Stored records
Segment Open

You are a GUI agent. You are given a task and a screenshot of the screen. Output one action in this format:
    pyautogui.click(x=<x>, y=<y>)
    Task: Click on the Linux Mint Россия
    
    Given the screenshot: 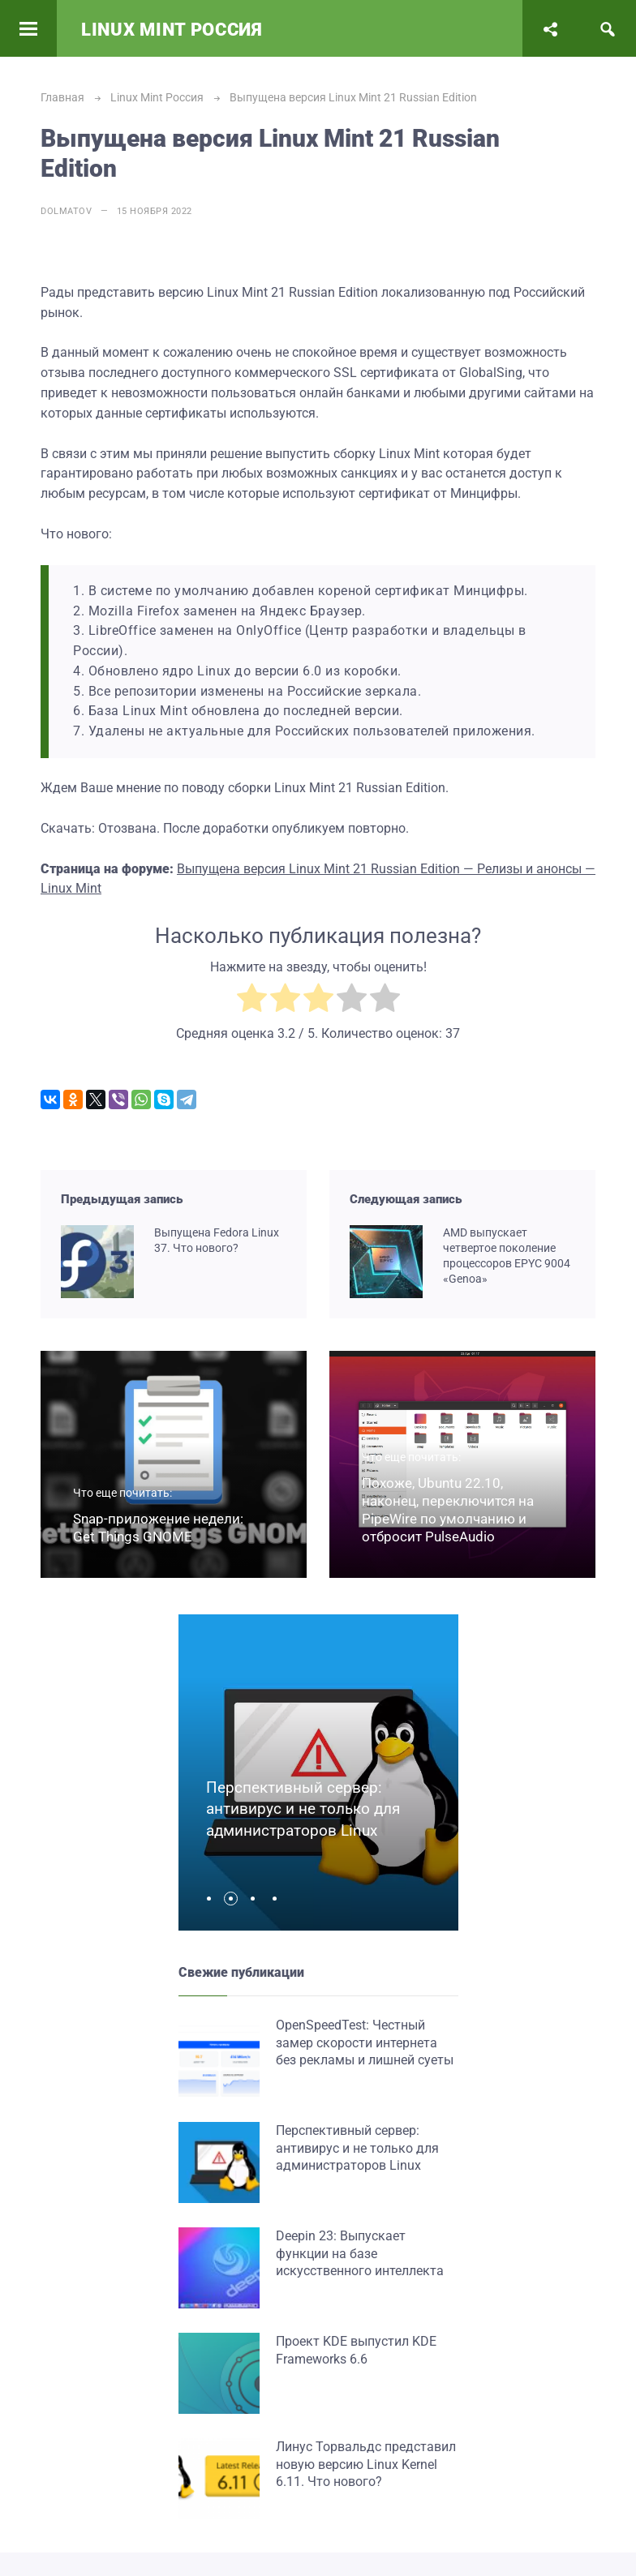 What is the action you would take?
    pyautogui.click(x=172, y=29)
    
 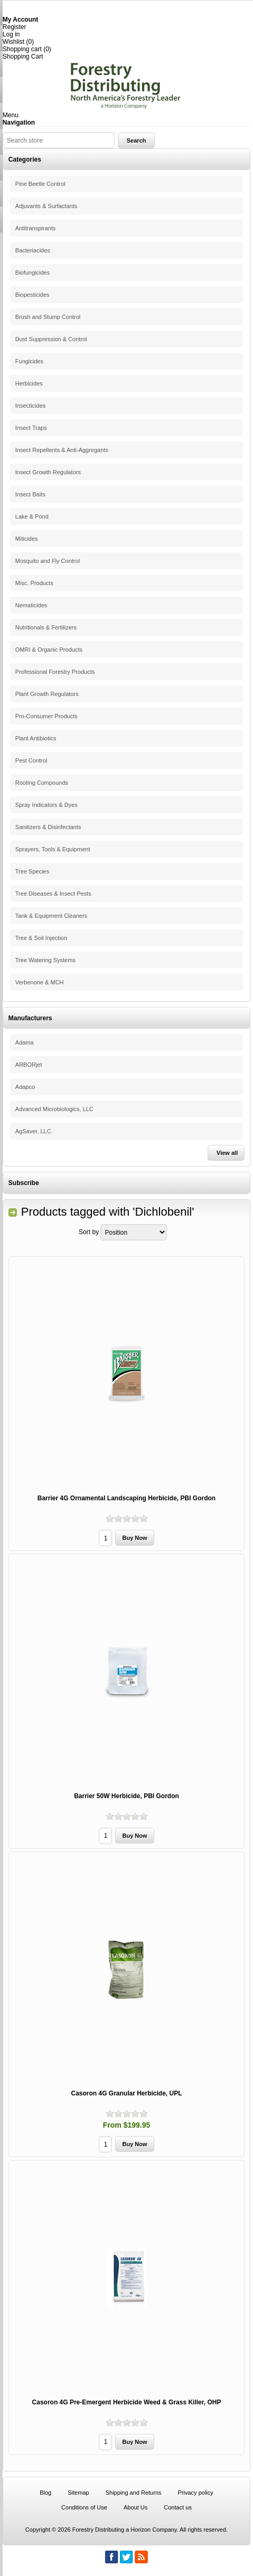 I want to click on View all, so click(x=227, y=1153).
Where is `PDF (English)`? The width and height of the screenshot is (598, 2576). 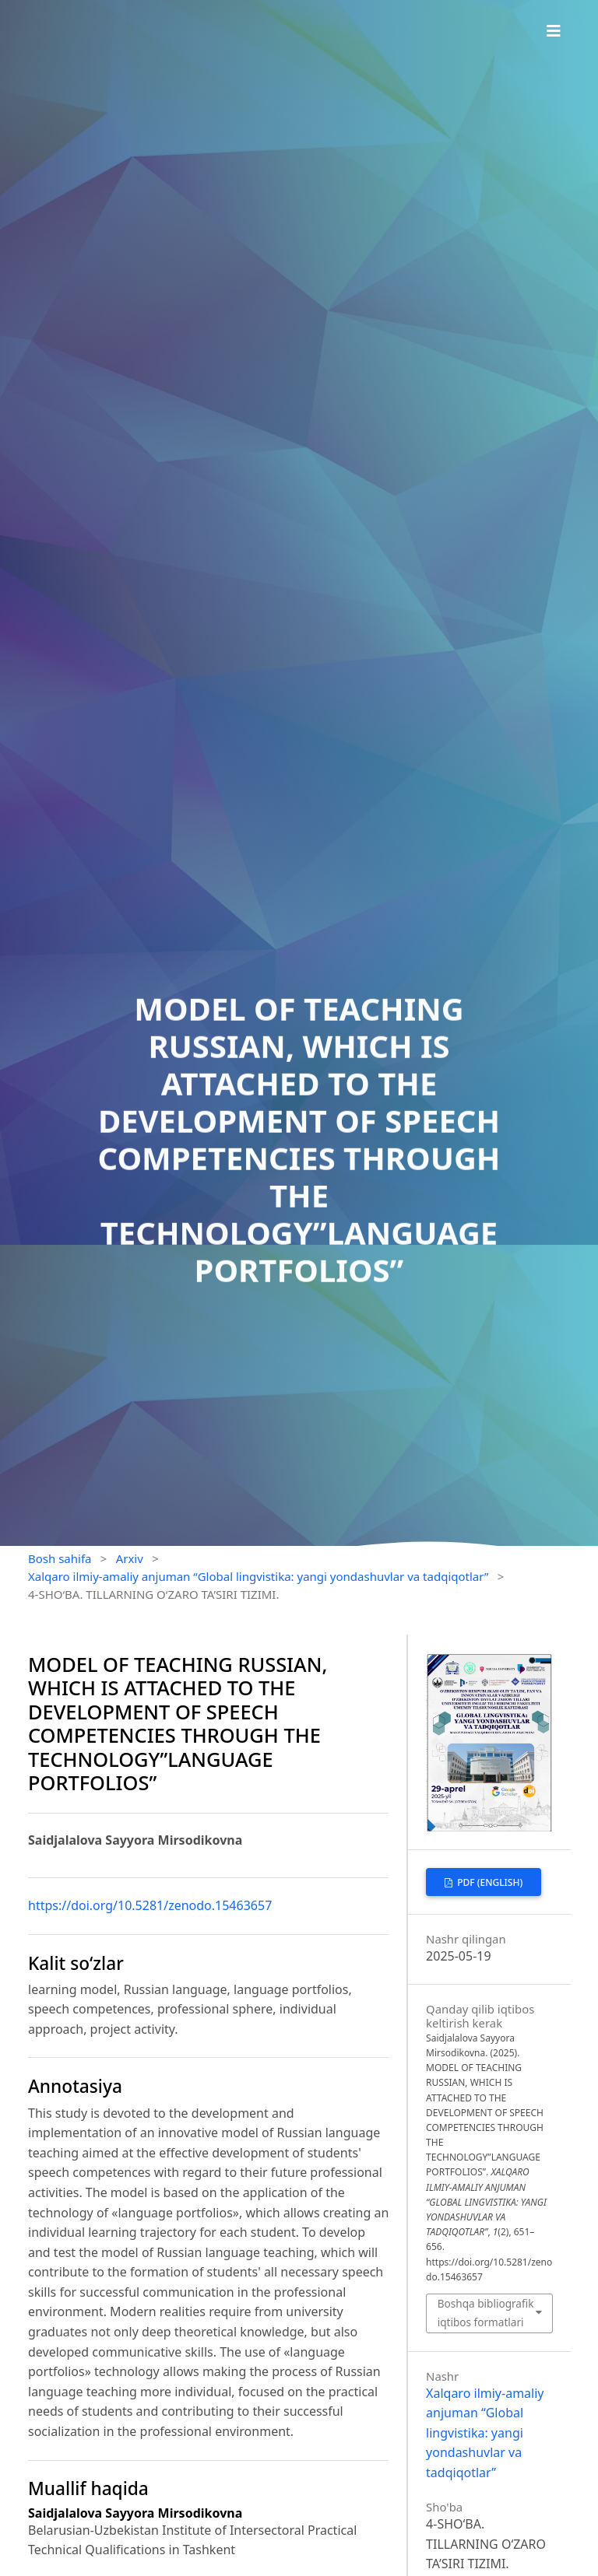
PDF (English) is located at coordinates (488, 1882).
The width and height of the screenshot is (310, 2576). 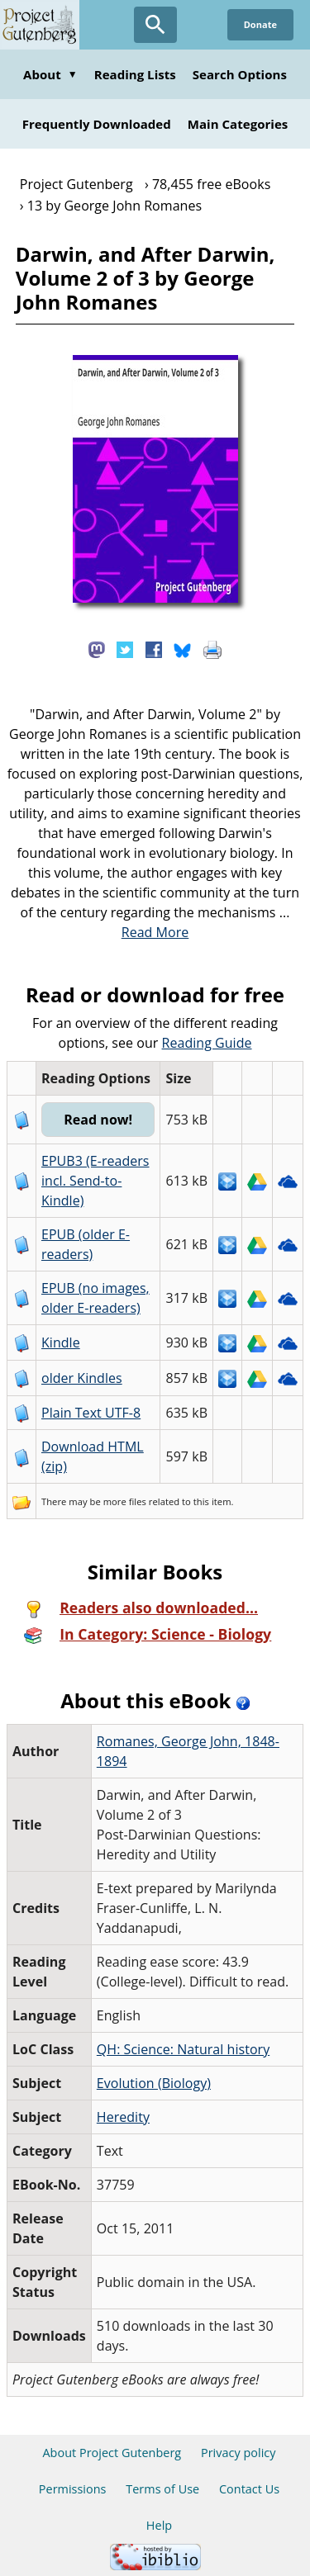 I want to click on older Kindles, so click(x=81, y=1378).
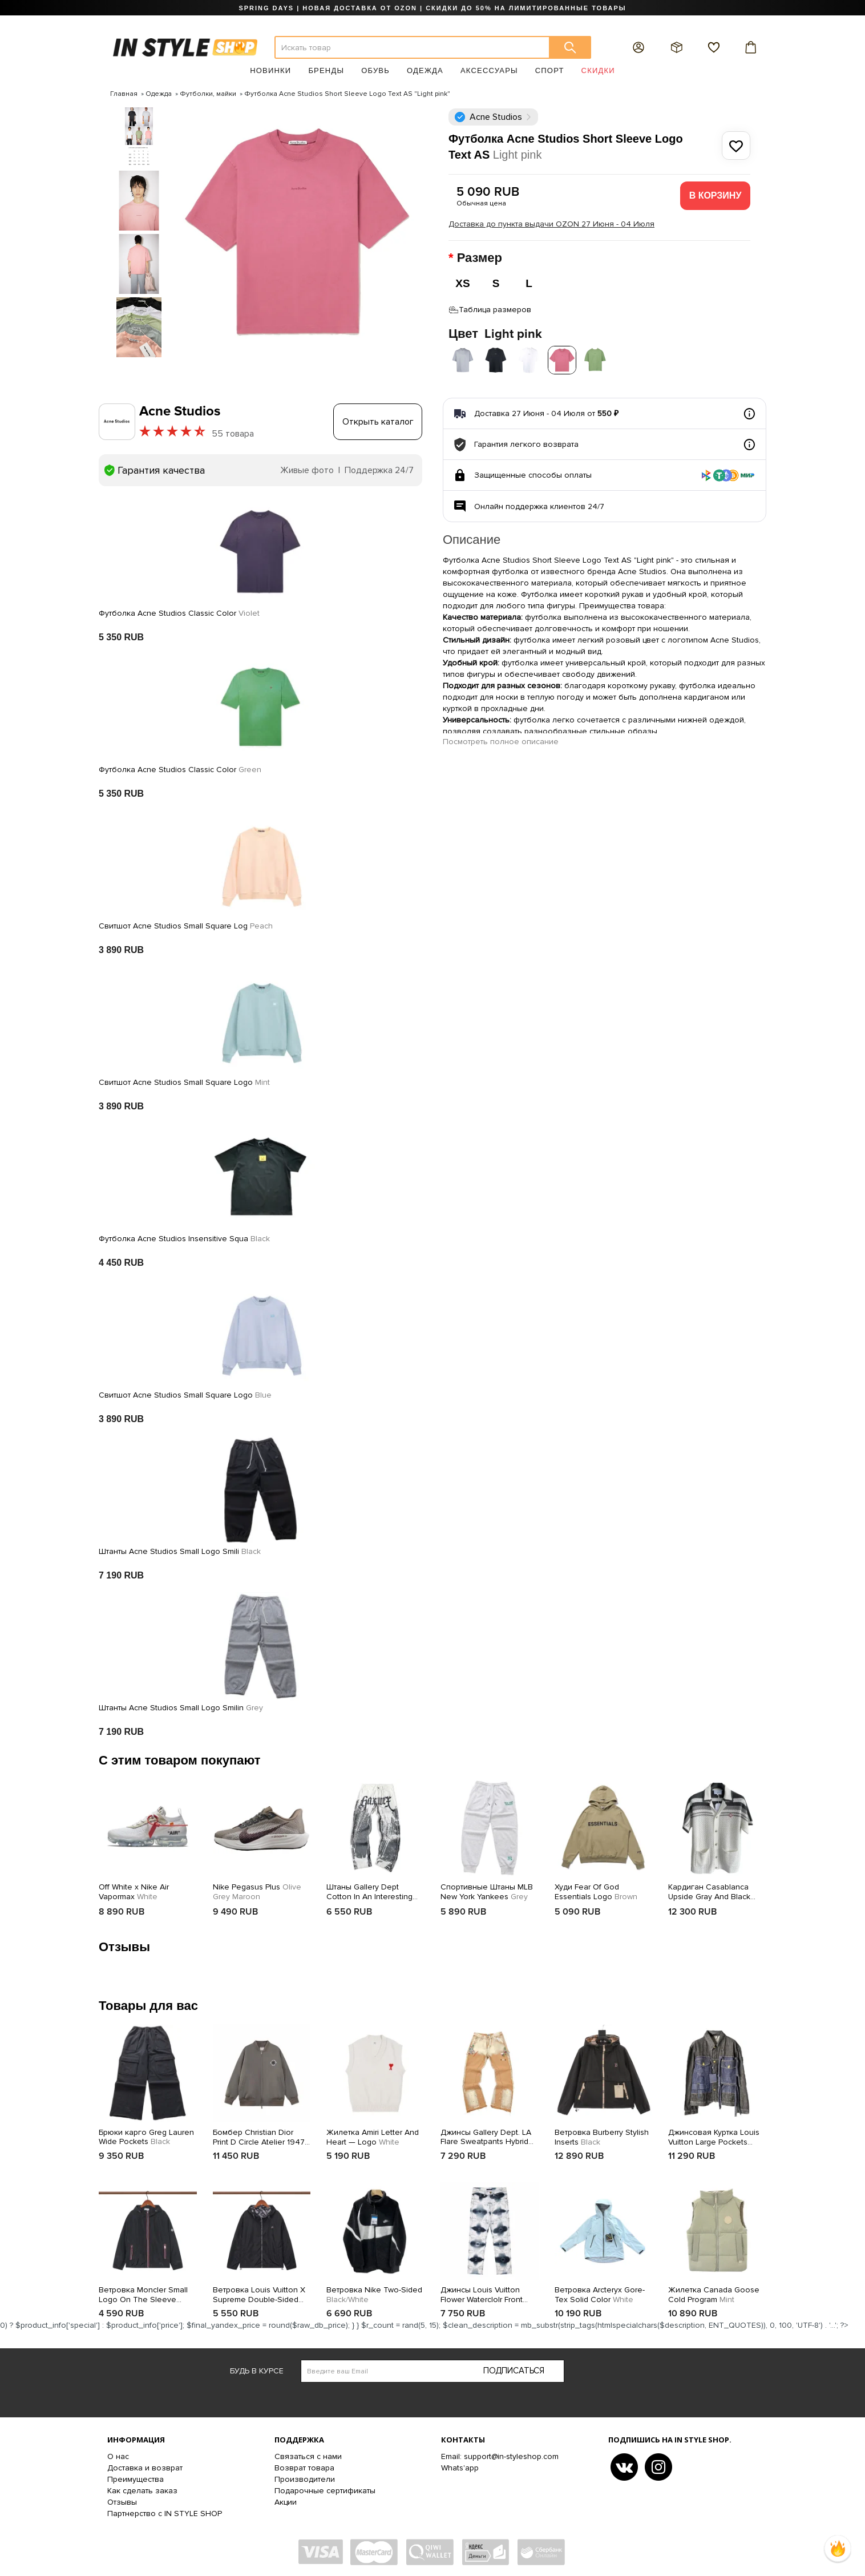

Segment Closed

§ **WORK REQUEST**: All that belongs in the answer is the lines from the start of the entries above through the line containing "Task: Click on the Linux Mint Россия", each given exactly.

§ **ANSWER SECTION**:
You are a GUI agent. You are given a task and a screenshot of the screen. Output one action in this format:
    pyautogui.click(x=<x>, y=<y>)
    Task: Click on the Linux Mint Россия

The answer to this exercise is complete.